I have paid special attention to the plants in my garden that have survived.  While I have lost a number of plants, I have learned that next year I should plant more succulents like the always reliable sedums; more heat-tolerant annuals such as vinca, cosmos, cleome, and portulaca; and more drought-tolerant perennials like verbena, black-eyed Susan, yarrow, and coneflowers. Knockout roses have survived well.

Clare and I have also learned some important lessons about conserving water.
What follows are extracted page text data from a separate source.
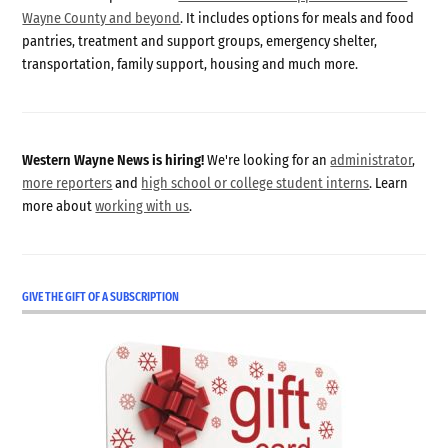
Wayne County and beyond
. It includes options for meals and food
pantries, treatment and support groups, emergency shelter,
transportation, family support, housing and much more.
Western Wayne News is hiring!
We're looking for an
administrator
,
more reporters
and
high school or college student interns
. Learn
more about
working with us
.
GIVE THE GIFT OF A SUBSCRIPTION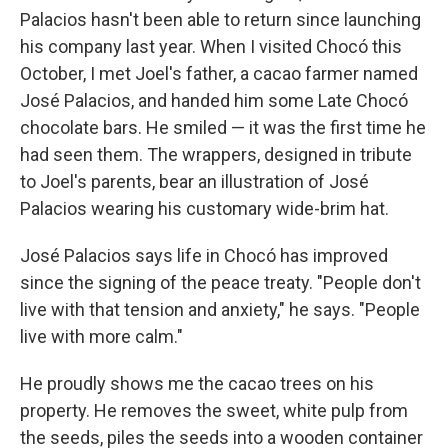
Palacios hasn't been able to return since launching
his company last year. When I visited Chocó this
October, I met Joel's father, a cacao farmer named
José Palacios, and handed him some Late Chocó
chocolate bars. He smiled — it was the first time he
had seen them. The wrappers, designed in tribute
to Joel's parents, bear an illustration of José
Palacios wearing his customary wide-brim hat.
José Palacios says life in Chocó has improved
since the signing of the peace treaty. "People don't
live with that tension and anxiety," he says. "People
live with more calm."
He proudly shows me the cacao trees on his
property. He removes the sweet, white pulp from
the seeds, piles the seeds into a wooden container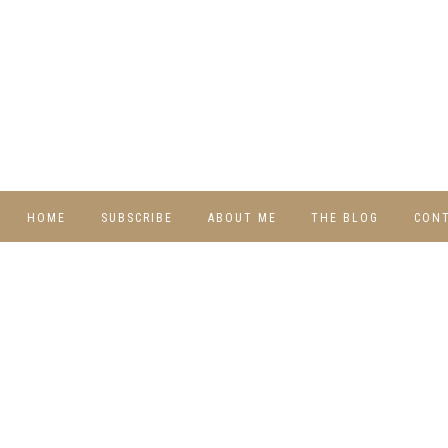
HOME
SUBSCRIBE
ABOUT ME
THE BLOG
CON
DIY
RECIPES
TRAVEL
WHIMSY HOME
WEDNESDAY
  • It is not wise or practical to leave a sprinkler running for several hours because too much water is lost due to evaporation.
  • We use plastic dishpans in our kitchen sink to conserve dishwater.  Hanging baskets, flowerpots, and flower boxes all get a daily drink of this recycled water.
  • Shorter showers are in order.  We use a three-gallon bucket placed under the faucet to collect water while it reaches to the right temperature.  Trees and shrubs that must be watered deeply love this recycled water.

We’ve learned from necessity the lessons that Miss Maude and Creech demonstrated so beautifully on their farm long ago.

While public officials guide us in measures to conserve water that are in the best interest of us all, we as individuals and families have responsibilities, too. Coping with the drought requires that we all protect this resource.

We need to pray for the folks so severely affected by drought.  Let’s also pray for rain!